Saved data entries:
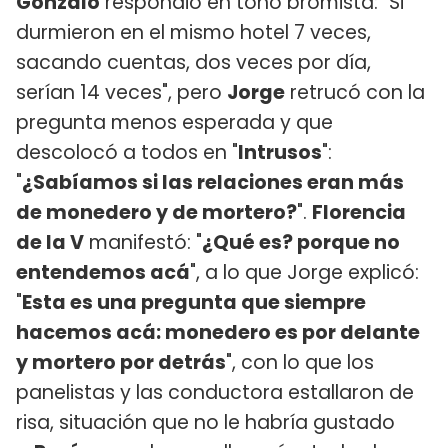
Gonzalo
respondió en tono bromista: "Si
durmieron en el mismo hotel 7 veces,
sacando cuentas, dos veces por día,
serían 14 veces", pero
Jorge
retrucó con la
pregunta menos esperada y que
descolocó a todos en "
Intrusos
":
"
¿Sabíamos si las relaciones eran más
de monedero y de mortero?
".
Florencia
de la V
manifestó: "
¿Qué es? porque no
entendemos acá
", a lo que Jorge explicó:
"
Esta es una pregunta que siempre
hacemos acá: monedero es por delante
y mortero por detrás
", con lo que los
panelistas y las conductora estallaron de
risa, situación que no le habría gustado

→ **Exercise brief**
Count the lines in the records above that contain the word "monedero", and report only that number.

→ **Result of the exercise**
2